Norwegian Wood, the new film by Tran Anh Hung, based on the novel by Huraki Murakami, is a slow and quiet affair, suffused with genuine emotion. Watanabe (Ken’ichi Matsuyama), now an older businessman, recalls his young adulthood and the relationships that shaped it, particularly his affairs with the tragically broken Naoko (Rinko Kikuchi) and the charming and resilient Midori (Kiko Mizuhara).

As the movie starts, Watanabe and Naoko are friends, tied together by their best friend and soul-mate (respectively), Kizuki. When Kizuki commits suicide, it fractures both characters and they head in different directions. When they meet up in Tokyo, several years later, they form a tenuous relationship of their own, but Naoko is haunted by the death of Kizuki and it leads to a mental breakdown. Watanabe tries to help Naoko, drawn by a mixture of love and guilt, and it is this interaction that forms the heart of the story. At the same time, he meets Midori, a fellow student, with whom a mutual attraction exists, but their existing relationships keep them at arm’s length.

A film like this hangs entirely on the chemistry of its leads and Norwegian Wood is exceptionally lucky here. Both of the major relationships, Watanabe and Naoko and Watanabe and Midori, feel completely honest. There’s a constant sense of desire between the actors and their interactions are not only believable, but affecting enough to make you really care for the characters, even when their actions are questionable or downright stupid. Mizuhara, as Midori, is particularly noteworthy; bringing a brightness to proceedings that lifts the story away from the tragedy it could otherwise have become mired in.

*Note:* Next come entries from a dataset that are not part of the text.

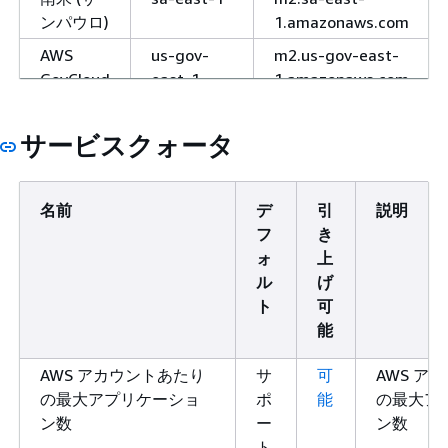
ンパウロ)
1.amazonaws.com
AWS
us-gov-
m2.us-gov-east-
GovCloud
east-1
1.amazonaws.com
(米国東
m2-fips.us-gov-
部)
サービスクォータ
east-
1.amazonaws.com
AWS
us-gov-
m2.us-gov-west-
名前
デ
引
説明
GovCloud
west-1
1.amazonaws.com
フ
き
(米国西
ォ
上
m2-fips.us-gov-
部)
ル
げ
west-
ト
可
1.amazonaws.com
能
AWS アカウントあたり
サ
可
AWS ア
の最大アプリケーショ
ポ
能
の最大ア
ン数
ー
ン数
ト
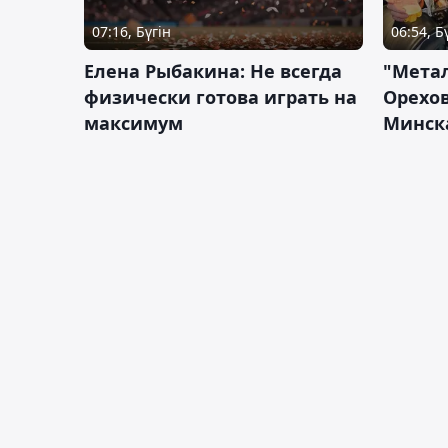
07:16, Бүгін
06:54, Б
Елена Рыбакина: Не всегда
"Мета
физически готова играть на
Орехов
максимум
Минск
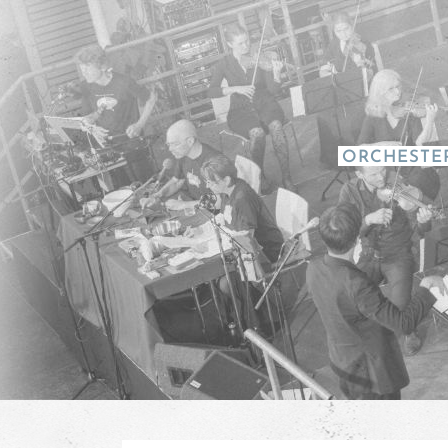
ORCHESTE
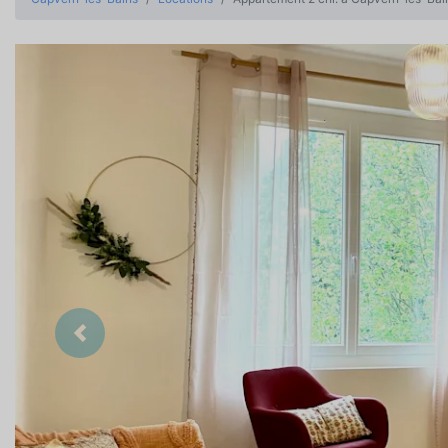
Précedent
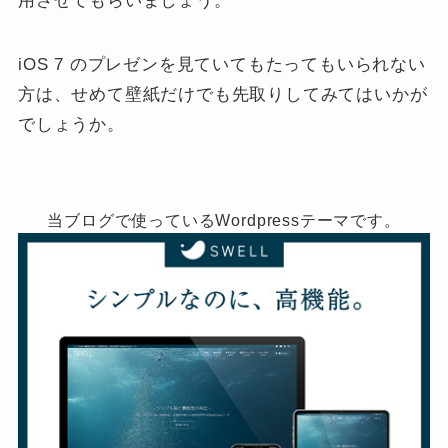
用させてもらいましょう。
iOS 7 のプレゼンを見ていてもたってもいられない
方は、せめて壁紙だけでも先取りしてみてはいかが
でしょうか。
当ブログで使っているWordpressテーマです。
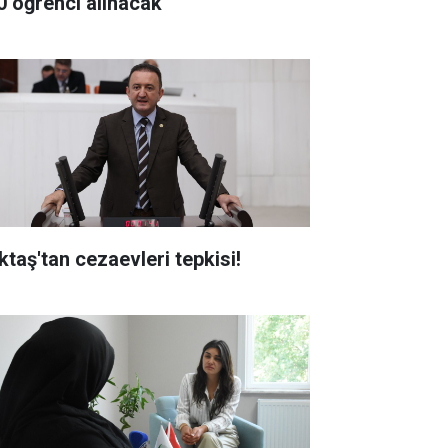
0 öğrenci alınacak
ktaş'tan cezaevleri tepkisi!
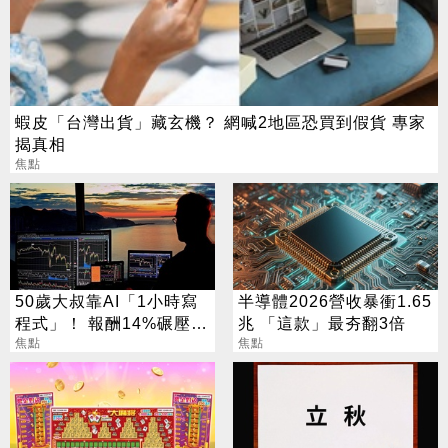
蝦皮「台灣出貨」藏玄機？ 網喊2地區恐買到假貨 專家
揭真相
焦點
50歲大叔靠AI「1小時寫
半導體2026營收暴衝1.65
程式」！ 報酬14%碾壓標
兆 「這款」最夯翻3倍
普 直接辭職去炒股
焦點
焦點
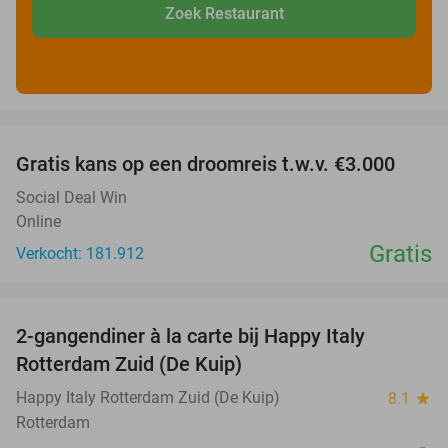
Zoek Restaurant
favorite_border
Gratis kans op een droomreis t.w.v. €3.000
Social Deal Win
Online
Gratis
Verkocht: 181.912
favorite_border
2-gangendiner à la carte bij Happy Italy
35%
Rotterdam Zuid (De Kuip)
Happy Italy Rotterdam Zuid (De Kuip)
8.1
star
Rotterdam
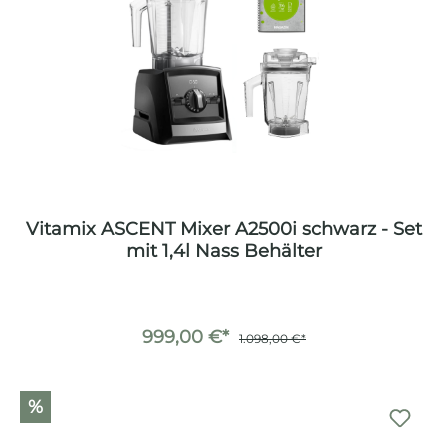
Vitamix ASCENT Mixer A2500i schwarz - Set
mit 1,4l Nass Behälter
999,00 €*
1.098,00 €*
%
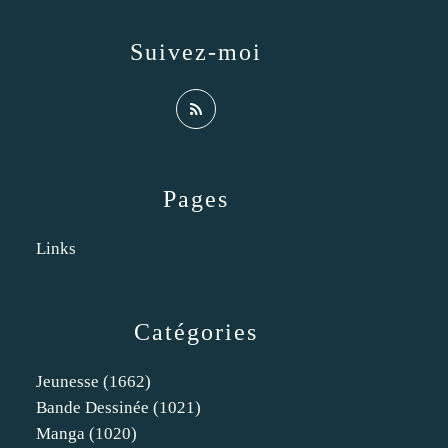
Suivez-moi
Pages
Links
Catégories
Jeunesse
(1662)
Bande Dessinée
(1021)
Manga
(1020)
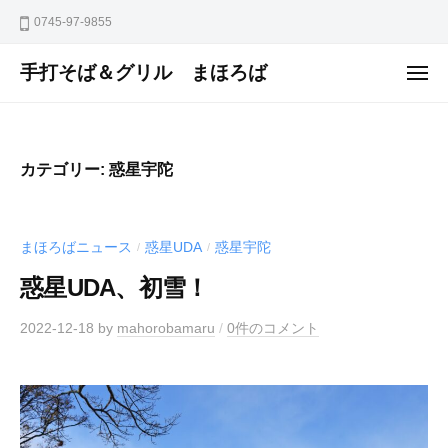
ュ
コ
ー
0745-97-9855
ン
テ
手打そば＆グリル まほろば
メ
ニ
ン
ュ
ー
ツ
へ
カテゴリー:
惑星宇陀
ス
キ
ッ
まほろばニュース
惑星UDA
惑星宇陀
/
/
プ
惑星UDA、初雪！
2022-12-18
by
mahorobamaru
/
0件のコメント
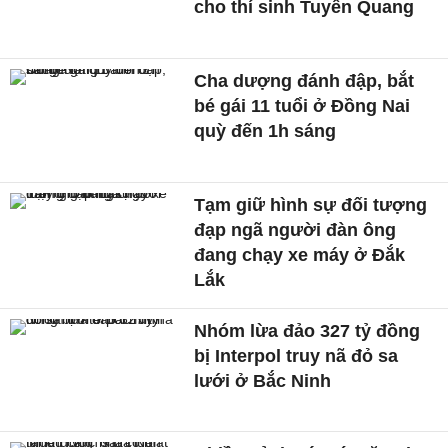
cho thí sinh Tuyên Quang
Cha dượng đánh đập, bắt
bé gái 11 tuổi ở Đồng Nai
quỳ đến 1h sáng
Tạm giữ hình sự đối tượng
đạp ngã người đàn ông
đang chạy xe máy ở Đắk
Lắk
Nhóm lừa đảo 327 tỷ đồng
bị Interpol truy nã đỏ sa
lưới ở Bắc Ninh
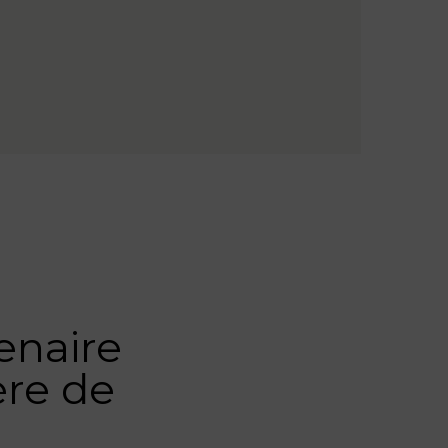
enaire
ère de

There are a number of sex scenes throughout the movie, but they’re more awkward than titillating, and the one point of consummation between Watanabe and Naoko is one of the most painfully uncomfortable moments I’ve seen in cinema. That’s intended as a compliment, not a criticism though because, again, it’s the realism that grounds the tale and links the audience to its characters.

The cinematography and staging is stunning throughout, mixing wonderfully detailed internal spaces with jaw-droppingly beautiful landscapes. Snow-clad hills, Autumnal trees, Spring flowers, tempestuous seas, all create a stunning backdrop to the tale and the reflection of the emotional state of the characters in the seasons around them lends a nicely poetic edge to the narrative.

Johnny Greenwood’s score, while musically interesting, is a bit lacklustre in the context of the film, and is my one real complaint. Norwegian Wood uses silence and ambient sound particularly well and this stillness infuses the movie. The best soundtracks in a film like this are those that you barely notice, but that subtly enhance the scene. While the music itself is fine, the score is far too loud in the second half of the film, becoming the focus at times, to the detriment of the story.

This won’t be for everyone. Slow and elegiacal, with only a handful of characters, all of them damaged and at times selfish, this is nevertheless a beautiful piece of cinema. It transports the viewer wholeheartedly to a time, a place and an emotional state that lingers long after the credits roll.